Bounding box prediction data
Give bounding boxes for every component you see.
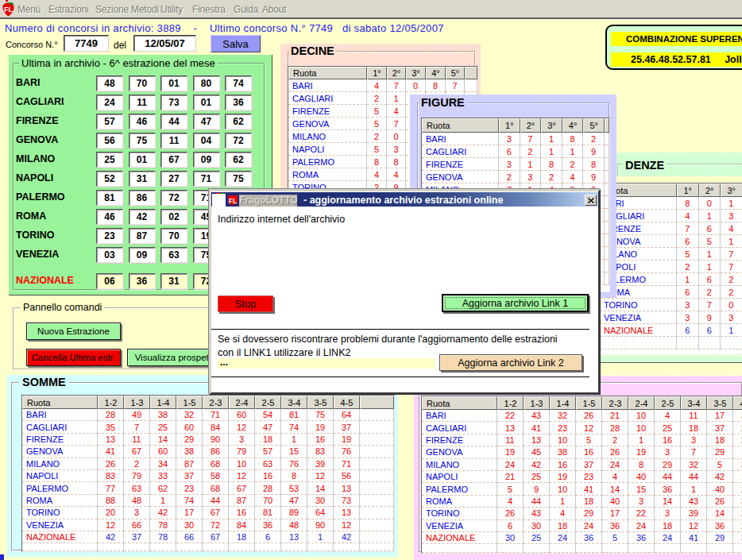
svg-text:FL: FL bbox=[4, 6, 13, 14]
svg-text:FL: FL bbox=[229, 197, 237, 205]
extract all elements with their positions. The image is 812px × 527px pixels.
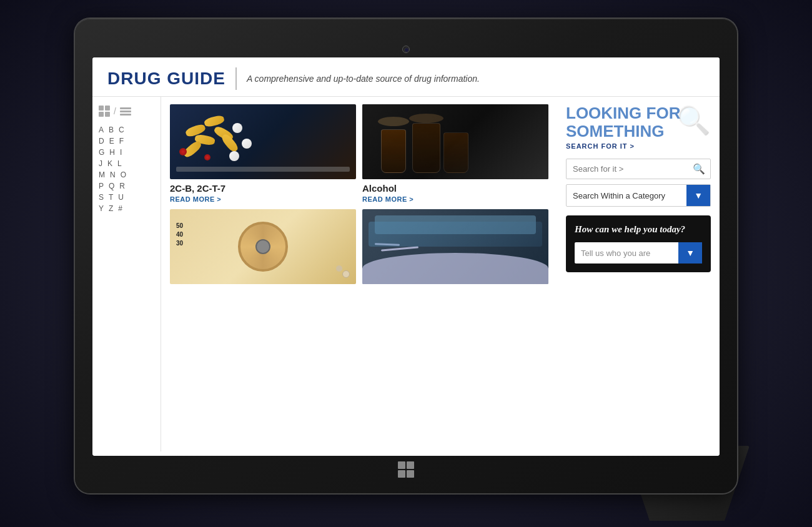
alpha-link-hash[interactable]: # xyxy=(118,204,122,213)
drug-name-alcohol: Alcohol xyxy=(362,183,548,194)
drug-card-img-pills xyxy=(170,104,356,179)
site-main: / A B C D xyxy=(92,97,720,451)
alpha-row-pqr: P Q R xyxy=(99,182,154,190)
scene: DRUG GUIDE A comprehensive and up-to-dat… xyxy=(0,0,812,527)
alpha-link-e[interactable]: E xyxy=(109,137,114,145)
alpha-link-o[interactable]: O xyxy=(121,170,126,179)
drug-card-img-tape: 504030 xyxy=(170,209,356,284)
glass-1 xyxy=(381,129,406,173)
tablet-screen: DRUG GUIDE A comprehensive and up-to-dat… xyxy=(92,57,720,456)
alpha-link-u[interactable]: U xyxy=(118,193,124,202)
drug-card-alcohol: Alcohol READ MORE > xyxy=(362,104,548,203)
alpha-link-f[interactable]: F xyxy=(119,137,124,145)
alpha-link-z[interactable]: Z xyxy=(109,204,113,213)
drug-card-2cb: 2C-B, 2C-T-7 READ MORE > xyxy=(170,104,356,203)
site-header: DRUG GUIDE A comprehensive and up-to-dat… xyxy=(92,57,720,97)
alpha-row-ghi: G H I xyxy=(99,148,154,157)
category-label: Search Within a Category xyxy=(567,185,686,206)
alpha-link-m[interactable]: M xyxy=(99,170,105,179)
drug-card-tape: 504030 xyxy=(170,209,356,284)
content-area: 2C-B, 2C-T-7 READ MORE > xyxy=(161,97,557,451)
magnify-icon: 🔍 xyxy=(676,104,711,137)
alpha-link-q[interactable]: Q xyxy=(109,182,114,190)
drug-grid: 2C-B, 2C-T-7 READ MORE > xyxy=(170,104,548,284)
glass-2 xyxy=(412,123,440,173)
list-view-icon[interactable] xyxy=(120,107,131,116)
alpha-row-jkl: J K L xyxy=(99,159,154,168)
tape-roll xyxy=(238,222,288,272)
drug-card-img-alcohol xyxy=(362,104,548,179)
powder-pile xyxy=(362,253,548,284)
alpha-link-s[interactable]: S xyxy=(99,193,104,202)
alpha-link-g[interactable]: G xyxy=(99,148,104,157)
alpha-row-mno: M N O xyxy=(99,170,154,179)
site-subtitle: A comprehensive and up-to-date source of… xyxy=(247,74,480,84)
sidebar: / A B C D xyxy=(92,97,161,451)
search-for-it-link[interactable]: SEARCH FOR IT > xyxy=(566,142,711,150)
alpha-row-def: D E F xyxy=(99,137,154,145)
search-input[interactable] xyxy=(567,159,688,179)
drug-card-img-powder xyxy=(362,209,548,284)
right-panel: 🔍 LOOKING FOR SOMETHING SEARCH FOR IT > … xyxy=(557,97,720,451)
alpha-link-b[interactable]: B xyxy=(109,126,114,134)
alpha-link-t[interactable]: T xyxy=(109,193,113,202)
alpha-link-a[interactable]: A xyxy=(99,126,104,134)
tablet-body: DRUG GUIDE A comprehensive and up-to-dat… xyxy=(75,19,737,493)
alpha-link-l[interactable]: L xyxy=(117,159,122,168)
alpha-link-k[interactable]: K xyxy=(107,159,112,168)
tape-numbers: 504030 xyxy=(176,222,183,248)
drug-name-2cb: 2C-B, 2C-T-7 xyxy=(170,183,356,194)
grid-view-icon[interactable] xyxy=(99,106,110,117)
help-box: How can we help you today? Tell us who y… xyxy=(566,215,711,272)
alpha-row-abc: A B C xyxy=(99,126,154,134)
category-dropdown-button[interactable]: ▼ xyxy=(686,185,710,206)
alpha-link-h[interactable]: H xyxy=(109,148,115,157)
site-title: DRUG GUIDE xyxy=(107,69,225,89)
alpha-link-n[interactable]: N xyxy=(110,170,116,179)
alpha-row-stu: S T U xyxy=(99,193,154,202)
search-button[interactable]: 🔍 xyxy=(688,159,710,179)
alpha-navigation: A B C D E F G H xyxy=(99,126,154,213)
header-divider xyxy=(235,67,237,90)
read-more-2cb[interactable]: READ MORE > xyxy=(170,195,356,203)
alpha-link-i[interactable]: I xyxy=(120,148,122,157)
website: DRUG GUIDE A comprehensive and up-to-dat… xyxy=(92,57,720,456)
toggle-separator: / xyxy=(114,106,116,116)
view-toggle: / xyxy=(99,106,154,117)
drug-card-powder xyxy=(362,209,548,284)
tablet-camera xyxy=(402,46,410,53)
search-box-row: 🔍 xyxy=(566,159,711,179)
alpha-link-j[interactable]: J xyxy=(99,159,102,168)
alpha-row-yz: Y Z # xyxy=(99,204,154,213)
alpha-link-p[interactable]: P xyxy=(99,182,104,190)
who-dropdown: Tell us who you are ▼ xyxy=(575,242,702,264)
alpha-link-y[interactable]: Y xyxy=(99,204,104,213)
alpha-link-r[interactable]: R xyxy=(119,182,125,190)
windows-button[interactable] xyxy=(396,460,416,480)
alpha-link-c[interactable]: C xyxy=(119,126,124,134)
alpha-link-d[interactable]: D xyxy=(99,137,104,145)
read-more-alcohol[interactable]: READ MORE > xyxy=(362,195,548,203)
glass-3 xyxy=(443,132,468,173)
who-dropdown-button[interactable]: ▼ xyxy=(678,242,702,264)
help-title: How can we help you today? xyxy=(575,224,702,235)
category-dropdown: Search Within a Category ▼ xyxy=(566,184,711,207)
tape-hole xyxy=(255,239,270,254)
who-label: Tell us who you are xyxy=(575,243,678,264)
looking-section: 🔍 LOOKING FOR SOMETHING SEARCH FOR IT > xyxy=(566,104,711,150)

*TASK INSTRUCTIONS*. Repeat every line above precisely; pictures do not belong in the copy.

*RESULT OF THIS EXERCISE*.
Give bounding boxes for every component you see.
svg-text:FL: FL bbox=[4, 6, 13, 14]
svg-text:FL: FL bbox=[229, 197, 237, 205]
extract all elements with their positions. The image is 812px × 527px pixels.
alpha-link-hash[interactable]: # xyxy=(118,204,122,213)
drug-name-alcohol: Alcohol xyxy=(362,183,548,194)
drug-card-img-pills xyxy=(170,104,356,179)
site-main: / A B C D xyxy=(92,97,720,451)
alpha-row-pqr: P Q R xyxy=(99,182,154,190)
scene: DRUG GUIDE A comprehensive and up-to-dat… xyxy=(0,0,812,527)
alpha-link-e[interactable]: E xyxy=(109,137,114,145)
alpha-link-o[interactable]: O xyxy=(121,170,126,179)
drug-card-img-tape: 504030 xyxy=(170,209,356,284)
glass-1 xyxy=(381,129,406,173)
tablet-screen: DRUG GUIDE A comprehensive and up-to-dat… xyxy=(92,57,720,456)
alpha-link-u[interactable]: U xyxy=(118,193,124,202)
drug-card-alcohol: Alcohol READ MORE > xyxy=(362,104,548,203)
alpha-link-f[interactable]: F xyxy=(119,137,124,145)
alpha-link-z[interactable]: Z xyxy=(109,204,113,213)
drug-card-2cb: 2C-B, 2C-T-7 READ MORE > xyxy=(170,104,356,203)
site-header: DRUG GUIDE A comprehensive and up-to-dat… xyxy=(92,57,720,97)
alpha-row-ghi: G H I xyxy=(99,148,154,157)
category-label: Search Within a Category xyxy=(567,185,686,206)
alpha-link-m[interactable]: M xyxy=(99,170,105,179)
drug-card-tape: 504030 xyxy=(170,209,356,284)
content-area: 2C-B, 2C-T-7 READ MORE > xyxy=(161,97,557,451)
magnify-icon: 🔍 xyxy=(676,104,711,137)
alpha-link-q[interactable]: Q xyxy=(109,182,114,190)
drug-grid: 2C-B, 2C-T-7 READ MORE > xyxy=(170,104,548,284)
glass-2 xyxy=(412,123,440,173)
list-view-icon[interactable] xyxy=(120,107,131,116)
alpha-row-jkl: J K L xyxy=(99,159,154,168)
tape-roll xyxy=(238,222,288,272)
drug-card-img-alcohol xyxy=(362,104,548,179)
powder-pile xyxy=(362,253,548,284)
alpha-link-s[interactable]: S xyxy=(99,193,104,202)
alpha-link-g[interactable]: G xyxy=(99,148,104,157)
alpha-row-mno: M N O xyxy=(99,170,154,179)
site-subtitle: A comprehensive and up-to-date source of… xyxy=(247,74,480,84)
sidebar: / A B C D xyxy=(92,97,161,451)
search-for-it-link[interactable]: SEARCH FOR IT > xyxy=(566,142,711,150)
alpha-row-def: D E F xyxy=(99,137,154,145)
search-input[interactable] xyxy=(567,159,688,179)
drug-card-img-powder xyxy=(362,209,548,284)
right-panel: 🔍 LOOKING FOR SOMETHING SEARCH FOR IT > … xyxy=(557,97,720,451)
alpha-link-b[interactable]: B xyxy=(109,126,114,134)
alpha-link-t[interactable]: T xyxy=(109,193,113,202)
alpha-link-a[interactable]: A xyxy=(99,126,104,134)
tablet-body: DRUG GUIDE A comprehensive and up-to-dat… xyxy=(75,19,737,493)
alpha-link-l[interactable]: L xyxy=(117,159,122,168)
alpha-link-k[interactable]: K xyxy=(107,159,112,168)
tape-numbers: 504030 xyxy=(176,222,183,248)
drug-name-2cb: 2C-B, 2C-T-7 xyxy=(170,183,356,194)
grid-view-icon[interactable] xyxy=(99,106,110,117)
help-box: How can we help you today? Tell us who y… xyxy=(566,215,711,272)
alpha-row-abc: A B C xyxy=(99,126,154,134)
category-dropdown-button[interactable]: ▼ xyxy=(686,185,710,206)
alpha-link-h[interactable]: H xyxy=(109,148,115,157)
site-title: DRUG GUIDE xyxy=(107,69,225,89)
alpha-link-n[interactable]: N xyxy=(110,170,116,179)
alpha-row-stu: S T U xyxy=(99,193,154,202)
search-button[interactable]: 🔍 xyxy=(688,159,710,179)
alpha-navigation: A B C D E F G H xyxy=(99,126,154,213)
header-divider xyxy=(235,67,237,90)
read-more-2cb[interactable]: READ MORE > xyxy=(170,195,356,203)
alpha-link-i[interactable]: I xyxy=(120,148,122,157)
website: DRUG GUIDE A comprehensive and up-to-dat… xyxy=(92,57,720,456)
toggle-separator: / xyxy=(114,106,116,116)
view-toggle: / xyxy=(99,106,154,117)
drug-card-powder xyxy=(362,209,548,284)
tablet-camera xyxy=(402,46,410,53)
search-box-row: 🔍 xyxy=(566,159,711,179)
alpha-link-j[interactable]: J xyxy=(99,159,102,168)
alpha-row-yz: Y Z # xyxy=(99,204,154,213)
alpha-link-p[interactable]: P xyxy=(99,182,104,190)
who-dropdown: Tell us who you are ▼ xyxy=(575,242,702,264)
alpha-link-y[interactable]: Y xyxy=(99,204,104,213)
alpha-link-r[interactable]: R xyxy=(119,182,125,190)
windows-button[interactable] xyxy=(396,460,416,480)
alpha-link-c[interactable]: C xyxy=(119,126,124,134)
alpha-link-d[interactable]: D xyxy=(99,137,104,145)
read-more-alcohol[interactable]: READ MORE > xyxy=(362,195,548,203)
glass-3 xyxy=(443,132,468,173)
who-dropdown-button[interactable]: ▼ xyxy=(678,242,702,264)
help-title: How can we help you today? xyxy=(575,224,702,235)
category-dropdown: Search Within a Category ▼ xyxy=(566,184,711,207)
tape-hole xyxy=(255,239,270,254)
who-label: Tell us who you are xyxy=(575,243,678,264)
looking-section: 🔍 LOOKING FOR SOMETHING SEARCH FOR IT > xyxy=(566,104,711,150)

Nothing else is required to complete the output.